The request that kicked this off was simple enough: the developers wanted an AI coding assistant in their editors. The constraints were where it got interesting. No AWS credentials on laptops. No third-party SaaS that meant a data-handling review. And whoever set it up had to be able to answer "who spent what" when the bill showed up.

AWS Bedrock solved the backend question. The models are good, inference stays inside our account, and there's nothing to sign off on legally. The trouble is everything sitting in front of Bedrock.

Here's the mismatch. Bedrock has its own API and authenticates with AWS SigV4. The tools developers actually reach for — Continue.dev, Cursor, aider, a big chunk of the LangChain ecosystem — all speak the OpenAI API instead: POST /v1/chat/completions, an Authorization: Bearer header, done. So if you want your team using their preferred tools against Bedrock, something has to bridge those two worlds.
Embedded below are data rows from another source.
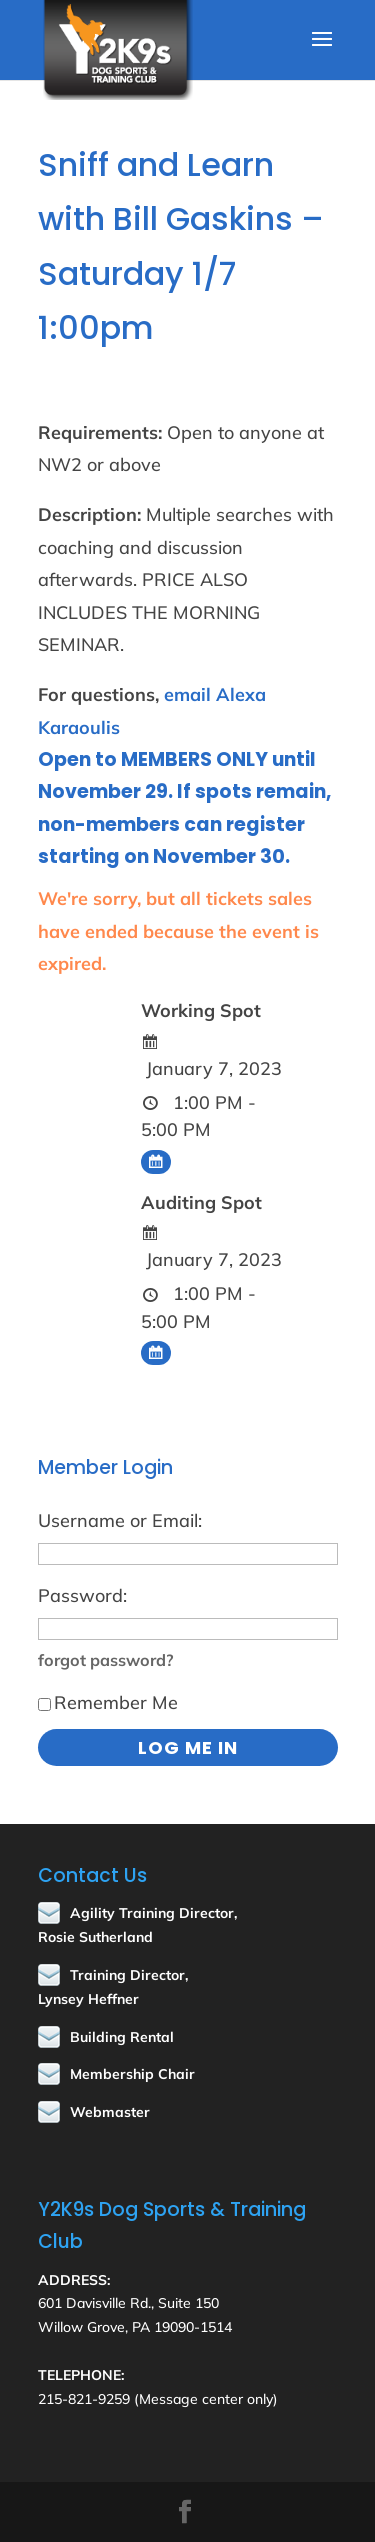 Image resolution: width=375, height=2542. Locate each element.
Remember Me (108, 1702)
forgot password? (106, 1660)
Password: (82, 1595)
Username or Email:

The naive bridge is to mint an IAM user per developer so their editor can sign requests. Don't do this. You'll have AWS credentials scattered across a dozen machines, no per-person attribution, and no way to throttle or cut off one person without going and editing IAM policies. I went a different way: a small gateway that speaks OpenAI on the front, Bedrock on the back, and owns auth, rate limiting, audit logging, and cost tracking in between.